→ LISTED RECORDS:
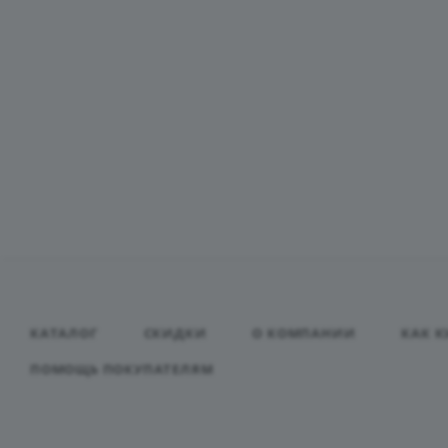
КАТАЛОГ
СКИДКИ
О КОМПАНИИ
КАК К
ПОМОЩЬ ПОКУПАТЕЛЯМ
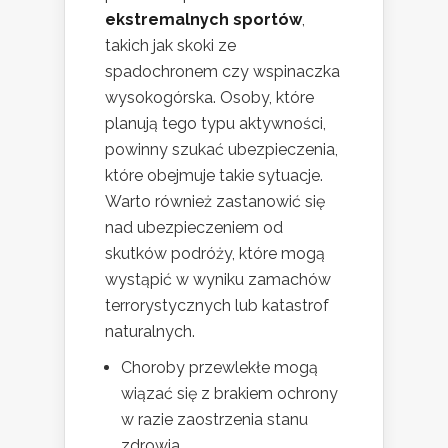
ekstremalnych sportów
,
takich jak skoki ze
spadochronem czy wspinaczka
wysokogórska. Osoby, które
planują tego typu aktywności,
powinny szukać ubezpieczenia,
które obejmuje takie sytuacje.
Warto również zastanowić się
nad ubezpieczeniem od
skutków podróży, które mogą
wystąpić w wyniku zamachów
terrorystycznych lub katastrof
naturalnych.
Choroby przewlekłe mogą
wiązać się z brakiem ochrony
w razie zaostrzenia stanu
zdrowia.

→ ACTIVITY:
Pictures appear in the records above. Output everything except them, exactly.

→ OUTPUT FOR THIS TASK:
КАТАЛОГ
СКИДКИ
О КОМПАНИИ
КАК К
ПОМОЩЬ ПОКУПАТЕЛЯМ
ekstremalnych sportów
,
takich jak skoki ze
spadochronem czy wspinaczka
wysokogórska. Osoby, które
planują tego typu aktywności,
powinny szukać ubezpieczenia,
które obejmuje takie sytuacje.
Warto również zastanowić się
nad ubezpieczeniem od
skutków podróży, które mogą
wystąpić w wyniku zamachów
terrorystycznych lub katastrof
naturalnych.
Choroby przewlekłe mogą
wiązać się z brakiem ochrony
w razie zaostrzenia stanu
zdrowia.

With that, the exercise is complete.